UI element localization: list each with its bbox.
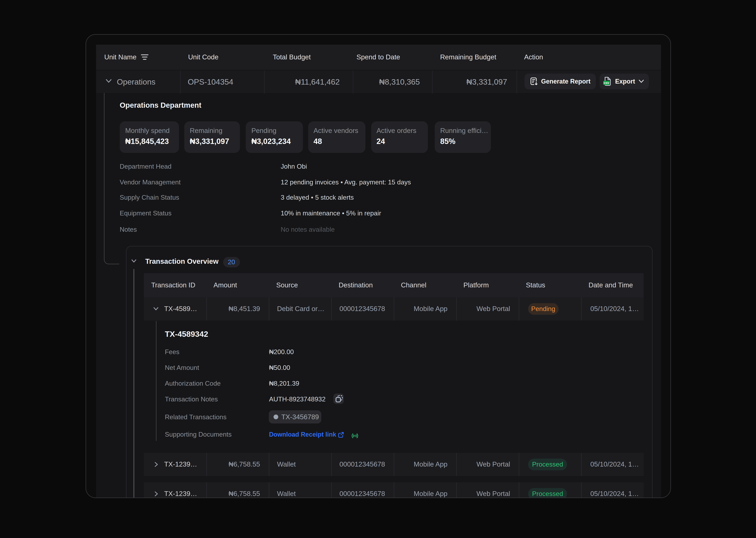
svg-text:csv: csv: [604, 81, 609, 85]
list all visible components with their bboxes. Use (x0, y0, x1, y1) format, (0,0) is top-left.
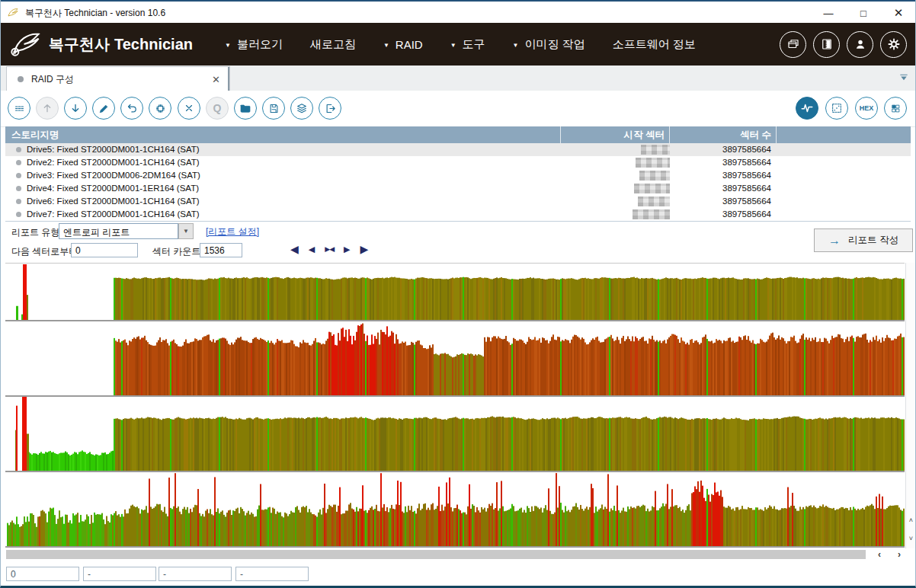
storage-row-3[interactable]: Drive3: Fixed ST2000DM006-2DM164 (SAT)38… (5, 169, 911, 182)
sector-count-label: 섹터 카운트: (152, 245, 203, 258)
brand-title: 복구천사Technician (49, 34, 193, 55)
app-wing-icon (7, 7, 19, 19)
edit-button[interactable] (92, 97, 115, 120)
storage-table-body: Drive5: Fixed ST2000DM001-1CH164 (SAT)38… (5, 143, 911, 222)
open-folder-button[interactable] (234, 97, 257, 120)
menu-item-4[interactable]: ▼도구 (450, 37, 485, 52)
menu-item-label: 도구 (463, 37, 485, 52)
tab-raid-config[interactable]: RAID 구성 ✕ (6, 66, 230, 91)
status-field-4[interactable]: - (235, 567, 309, 581)
start-sector-redacted (641, 145, 670, 155)
raid-detect-button[interactable] (8, 97, 30, 120)
column-sector-count[interactable]: 섹터 수 (740, 129, 771, 142)
column-start-sector[interactable]: 시작 섹터 (624, 129, 665, 142)
menu-item-6[interactable]: 소프트웨어 정보 (613, 37, 696, 52)
storage-row-6[interactable]: Drive7: Fixed ST2000DM001-1CH164 (SAT)38… (5, 208, 911, 221)
bitmap-view-button[interactable] (825, 97, 848, 120)
status-field-3[interactable]: - (159, 567, 232, 581)
drive-dot-icon (16, 186, 21, 191)
move-up-button (36, 97, 59, 120)
chip-button[interactable] (149, 97, 171, 120)
drive-dot-icon (16, 199, 21, 204)
storage-row-5[interactable]: Drive6: Fixed ST2000DM001-1CH164 (SAT)38… (5, 195, 911, 208)
status-field-1[interactable]: 0 (6, 567, 79, 581)
save-button[interactable] (262, 97, 285, 120)
column-divider (776, 126, 777, 143)
column-divider (669, 126, 670, 143)
settings-icon[interactable] (880, 31, 907, 58)
main-menu: ▼불러오기새로고침▼RAID▼도구▼이미징 작업소프트웨어 정보 (225, 37, 696, 52)
entropy-charts[interactable] (5, 263, 905, 548)
scroll-right-icon[interactable]: › (891, 549, 908, 560)
arrow-right-icon: → (828, 235, 841, 247)
menu-item-3[interactable]: ▼RAID (383, 38, 423, 51)
window-title: 복구천사 Technician - version 10.6 (25, 7, 165, 20)
report-controls: 리포트 유형 : 엔트로피 리포트 ▼ [리포트 설정] 다음 섹터로부터: 0… (5, 222, 911, 263)
start-sector-redacted (636, 158, 670, 168)
hex-view-button[interactable]: HEX (855, 97, 878, 120)
menu-caret-icon: ▼ (225, 42, 231, 49)
drive-dot-icon (16, 147, 21, 152)
entropy-strips-canvas[interactable] (5, 264, 905, 548)
scroll-up-icon[interactable]: ˄ (906, 515, 916, 526)
status-field-2[interactable]: - (83, 567, 156, 581)
scroll-left-icon[interactable]: ‹ (871, 549, 888, 560)
window-titlebar: 복구천사 Technician - version 10.6 — □ ✕ (0, 0, 916, 24)
nav-prev-icon[interactable]: ◀ (309, 245, 315, 254)
start-sector-redacted (633, 209, 670, 219)
layers-button[interactable] (290, 97, 313, 120)
report-type-select[interactable]: 엔트로피 리포트 (59, 223, 178, 239)
maximize-button[interactable]: □ (846, 2, 881, 24)
nav-last-icon[interactable]: ▶ (360, 244, 369, 254)
report-settings-link[interactable]: [리포트 설정] (206, 225, 259, 238)
menu-item-2[interactable]: 새로고침 (310, 37, 356, 52)
grid-view-button[interactable] (884, 97, 907, 120)
menu-item-1[interactable]: ▼불러오기 (225, 37, 283, 52)
tab-list-icon[interactable] (898, 71, 910, 86)
remove-button[interactable] (178, 97, 200, 120)
from-sector-input[interactable]: 0 (71, 243, 138, 257)
start-sector-redacted (634, 184, 670, 193)
create-report-button[interactable]: → 리포트 작성 (814, 228, 913, 252)
menu-item-label: 불러오기 (237, 37, 283, 52)
nav-current-icon[interactable]: ▶◀ (325, 246, 334, 253)
panel-icon[interactable] (813, 31, 840, 58)
report-type-dropdown-icon[interactable]: ▼ (178, 223, 194, 239)
brand-wing-icon (9, 30, 41, 59)
scroll-down-icon[interactable]: ˅ (906, 533, 916, 544)
drive-name: Drive5: Fixed ST2000DM001-1CH164 (SAT) (27, 145, 200, 154)
close-button[interactable]: ✕ (881, 2, 916, 24)
menu-caret-icon: ▼ (513, 42, 519, 49)
scrollbar-thumb[interactable] (6, 550, 866, 559)
storage-row-4[interactable]: Drive4: Fixed ST2000DM001-1ER164 (SAT)38… (5, 182, 911, 195)
drive-dot-icon (16, 160, 21, 165)
tab-bar: RAID 구성 ✕ (0, 66, 916, 91)
vertical-scrollbar[interactable]: ˄ ˅ (905, 263, 916, 548)
column-storage-name[interactable]: 스토리지명 (11, 129, 59, 142)
user-icon[interactable] (847, 31, 873, 58)
menu-item-label: 소프트웨어 정보 (613, 37, 696, 52)
drive-name: Drive7: Fixed ST2000DM001-1CH164 (SAT) (27, 209, 200, 219)
drive-name: Drive6: Fixed ST2000DM001-1CH164 (SAT) (27, 197, 200, 206)
nav-next-icon[interactable]: ▶ (344, 245, 350, 254)
storage-row-2[interactable]: Drive2: Fixed ST2000DM001-1CH164 (SAT)38… (5, 156, 911, 169)
sector-count-value: 3897585664 (722, 184, 771, 193)
undo-button[interactable] (120, 97, 143, 120)
storage-row-1[interactable]: Drive5: Fixed ST2000DM001-1CH164 (SAT)38… (5, 143, 911, 156)
horizontal-scrollbar[interactable]: ‹ › (5, 549, 911, 560)
drive-dot-icon (16, 173, 21, 178)
windows-icon[interactable] (780, 31, 806, 58)
search-q-button: Q (206, 97, 229, 120)
menu-item-label: 새로고침 (310, 37, 356, 52)
nav-first-icon[interactable]: ◀ (290, 244, 299, 254)
sector-count-value: 3897585664 (722, 209, 771, 219)
entropy-view-button[interactable] (796, 97, 818, 120)
tab-label: RAID 구성 (31, 73, 74, 86)
menu-item-5[interactable]: ▼이미징 작업 (513, 37, 585, 52)
export-button[interactable] (319, 97, 341, 120)
status-bar: 0--- (0, 566, 916, 583)
minimize-button[interactable]: — (811, 2, 846, 24)
move-down-button[interactable] (64, 97, 87, 120)
tab-close-icon[interactable]: ✕ (212, 75, 220, 85)
sector-count-input[interactable]: 1536 (200, 243, 242, 257)
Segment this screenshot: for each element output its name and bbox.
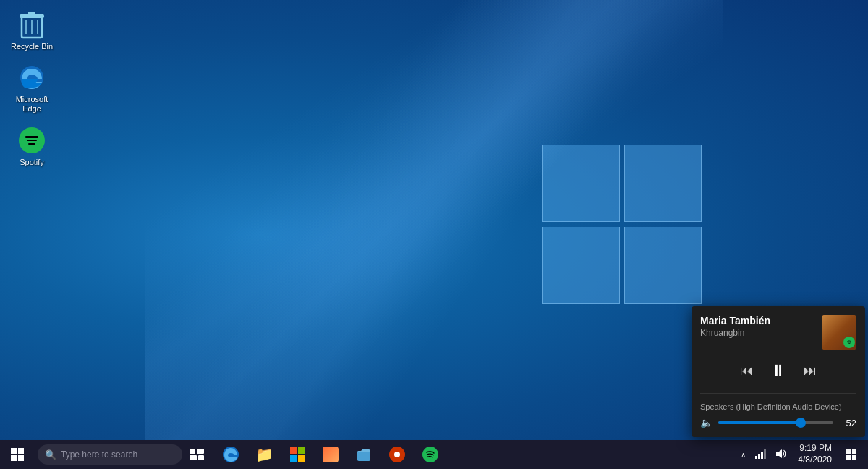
════════════════
Task details:
Type out all the records verbatim, minus images.

Task output:
UI element localization: list each with its bbox.
svg-text:csv: csv: [604, 81, 609, 85]
list all visible components with their bboxes. Use (x0, y0, x1, y1) format, (0,0) is top-left.
storage-row-3[interactable]: Drive3: Fixed ST2000DM006-2DM164 (SAT)38… (5, 169, 911, 182)
sector-count-label: 섹터 카운트: (152, 245, 203, 258)
brand-title: 복구천사Technician (49, 34, 193, 55)
app-wing-icon (7, 7, 19, 19)
edit-button[interactable] (92, 97, 115, 120)
storage-table-body: Drive5: Fixed ST2000DM001-1CH164 (SAT)38… (5, 143, 911, 222)
open-folder-button[interactable] (234, 97, 257, 120)
menu-item-4[interactable]: ▼도구 (450, 37, 485, 52)
menu-item-label: 도구 (463, 37, 485, 52)
tab-raid-config[interactable]: RAID 구성 ✕ (6, 66, 230, 91)
status-field-4[interactable]: - (235, 567, 309, 581)
start-sector-redacted (641, 145, 670, 155)
raid-detect-button[interactable] (8, 97, 30, 120)
column-sector-count[interactable]: 섹터 수 (740, 129, 771, 142)
column-start-sector[interactable]: 시작 섹터 (624, 129, 665, 142)
menu-item-6[interactable]: 소프트웨어 정보 (613, 37, 696, 52)
storage-row-6[interactable]: Drive7: Fixed ST2000DM001-1CH164 (SAT)38… (5, 208, 911, 221)
bitmap-view-button[interactable] (825, 97, 848, 120)
status-field-3[interactable]: - (159, 567, 232, 581)
drive-dot-icon (16, 186, 21, 191)
move-up-button (36, 97, 59, 120)
chip-button[interactable] (149, 97, 171, 120)
drive-dot-icon (16, 199, 21, 204)
storage-row-5[interactable]: Drive6: Fixed ST2000DM001-1CH164 (SAT)38… (5, 195, 911, 208)
status-field-1[interactable]: 0 (6, 567, 79, 581)
save-button[interactable] (262, 97, 285, 120)
column-divider (776, 126, 777, 143)
column-divider (669, 126, 670, 143)
settings-icon[interactable] (880, 31, 907, 58)
main-menu: ▼불러오기새로고침▼RAID▼도구▼이미징 작업소프트웨어 정보 (225, 37, 696, 52)
entropy-charts[interactable] (5, 263, 905, 548)
scroll-right-icon[interactable]: › (891, 549, 908, 560)
arrow-right-icon: → (828, 235, 841, 247)
menu-item-3[interactable]: ▼RAID (383, 38, 423, 51)
window-title: 복구천사 Technician - version 10.6 (25, 7, 165, 20)
report-controls: 리포트 유형 : 엔트로피 리포트 ▼ [리포트 설정] 다음 섹터로부터: 0… (5, 222, 911, 263)
start-sector-redacted (636, 158, 670, 168)
hex-view-button[interactable]: HEX (855, 97, 878, 120)
menu-caret-icon: ▼ (225, 42, 231, 49)
drive-dot-icon (16, 147, 21, 152)
entropy-strips-canvas[interactable] (5, 264, 905, 548)
scroll-up-icon[interactable]: ˄ (906, 515, 916, 526)
status-field-2[interactable]: - (83, 567, 156, 581)
scroll-left-icon[interactable]: ‹ (871, 549, 888, 560)
window-titlebar: 복구천사 Technician - version 10.6 — □ ✕ (0, 0, 916, 24)
nav-prev-icon[interactable]: ◀ (309, 245, 315, 254)
start-sector-redacted (633, 209, 670, 219)
layers-button[interactable] (290, 97, 313, 120)
report-type-select[interactable]: 엔트로피 리포트 (59, 223, 178, 239)
maximize-button[interactable]: □ (846, 2, 881, 24)
nav-last-icon[interactable]: ▶ (360, 244, 369, 254)
report-settings-link[interactable]: [리포트 설정] (206, 225, 259, 238)
menu-item-2[interactable]: 새로고침 (310, 37, 356, 52)
grid-view-button[interactable] (884, 97, 907, 120)
menu-item-1[interactable]: ▼불러오기 (225, 37, 283, 52)
tab-list-icon[interactable] (898, 71, 910, 86)
remove-button[interactable] (178, 97, 200, 120)
from-sector-input[interactable]: 0 (71, 243, 138, 257)
start-sector-redacted (634, 184, 670, 193)
create-report-button[interactable]: → 리포트 작성 (814, 228, 913, 252)
menu-item-label: 불러오기 (237, 37, 283, 52)
nav-current-icon[interactable]: ▶◀ (325, 246, 334, 253)
panel-icon[interactable] (813, 31, 840, 58)
report-type-dropdown-icon[interactable]: ▼ (178, 223, 194, 239)
brand-wing-icon (9, 30, 41, 59)
scroll-down-icon[interactable]: ˅ (906, 533, 916, 544)
drive-name: Drive5: Fixed ST2000DM001-1CH164 (SAT) (27, 145, 200, 154)
close-button[interactable]: ✕ (881, 2, 916, 24)
menu-caret-icon: ▼ (513, 42, 519, 49)
scrollbar-thumb[interactable] (6, 550, 866, 559)
storage-row-4[interactable]: Drive4: Fixed ST2000DM001-1ER164 (SAT)38… (5, 182, 911, 195)
drive-dot-icon (16, 160, 21, 165)
tab-bar: RAID 구성 ✕ (0, 66, 916, 91)
vertical-scrollbar[interactable]: ˄ ˅ (905, 263, 916, 548)
column-storage-name[interactable]: 스토리지명 (11, 129, 59, 142)
user-icon[interactable] (847, 31, 873, 58)
menu-item-label: 소프트웨어 정보 (613, 37, 696, 52)
drive-name: Drive7: Fixed ST2000DM001-1CH164 (SAT) (27, 209, 200, 219)
drive-name: Drive6: Fixed ST2000DM001-1CH164 (SAT) (27, 197, 200, 206)
nav-next-icon[interactable]: ▶ (344, 245, 350, 254)
storage-row-2[interactable]: Drive2: Fixed ST2000DM001-1CH164 (SAT)38… (5, 156, 911, 169)
sector-count-value: 3897585664 (722, 184, 771, 193)
undo-button[interactable] (120, 97, 143, 120)
storage-row-1[interactable]: Drive5: Fixed ST2000DM001-1CH164 (SAT)38… (5, 143, 911, 156)
horizontal-scrollbar[interactable]: ‹ › (5, 549, 911, 560)
drive-dot-icon (16, 173, 21, 178)
windows-icon[interactable] (780, 31, 806, 58)
search-q-button: Q (206, 97, 229, 120)
menu-item-label: 새로고침 (310, 37, 356, 52)
nav-first-icon[interactable]: ◀ (290, 244, 299, 254)
sector-count-value: 3897585664 (722, 209, 771, 219)
entropy-view-button[interactable] (796, 97, 818, 120)
tab-label: RAID 구성 (31, 73, 74, 86)
menu-item-5[interactable]: ▼이미징 작업 (513, 37, 585, 52)
export-button[interactable] (319, 97, 341, 120)
status-bar: 0--- (0, 566, 916, 583)
minimize-button[interactable]: — (811, 2, 846, 24)
move-down-button[interactable] (64, 97, 87, 120)
tab-close-icon[interactable]: ✕ (212, 75, 220, 85)
sector-count-input[interactable]: 1536 (200, 243, 242, 257)
Segment this screenshot: for each element output its name and bbox.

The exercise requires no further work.